Here are some interesting highlights:
  • Candidates used consultants (possibly a first for a Davidson election) - Challengers Stacey Anderson and Beth Cashion used local consultants to support campaign marketing.  Commissioners Jim Fuller and Connie Wessner used an Asheville based company to support mass mailings. 
  • DavidsonNews.net received campaign dollars from every candidate in the form of purchased web ads.  The incumbents all purchased individual adds as well as what can best be described as a "team" add featuring all of them.  Mayor Woods also purchased adds endorsing the incumbents.  (An add on DNN runs about $300/month depending on the size of the banner.)
  • The least effective spending?  Commissioner Fuller also purchased a $100 add in the Davidsonian published by Davidson College.  Based on a quick review of the voters from the College zip code 28035 (yes, there is a College zip code!) only 6 college students voted this election.
So the obvious question is why did so many candidates, particularly the incumbents, go into the election intending to spend little to no money, but end up spending more than anticipated?

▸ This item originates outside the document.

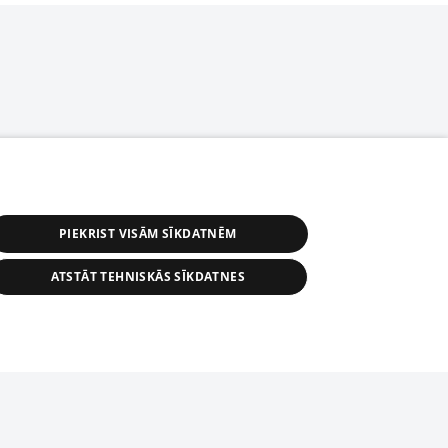
PIEKRIST VISĀM SĪKDATNĒM
ATSTĀT TEHNISKĀS SĪKDATNES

I can only speak for myself with any certainty, but the logical reason is that it was a closer race than the incumbents expected.  For example the mass mailings done by Commissioners Fuller and Wessner put each of them well over the threshold.  If they intended on doing that from the beginning, they would never have signed the form committing to stay below the spending limit.  For myself, what put me over the threshold was the unexpected receipt of in kind contributions in the form of ads on my behalf when I received the Police Benevolent Association endorsement.   I was also fortunate to receive more donations from supporters than I originally planned.  (Obviously, an unexpected and very nice surprise.)

Some will say that all this is a bad thing - seeing money coming into our local elections as just another sign of a bygone era.  However, in a counter-intuitive way, it may mean more candidates feel able to enter the contests for our elections.  Here's why.

While most candidates did in fact self-fund their campaigns, I proved that a candidate who could not fully self-fund a campaign could still be competitive even as money became a tangible part of the election process.  Yes, I had to raise some money.  However, Davidson is a generous town, and I was overjoyed to be able to raise enough for what I needed.  Could I have raised and spent more?  Would it have made a difference?  "Yes", and "probably" are the best answers to those questions.  Honestly, I think that I ran out of time before I ran out of money, but that's the thing about elections - you always have too little of both.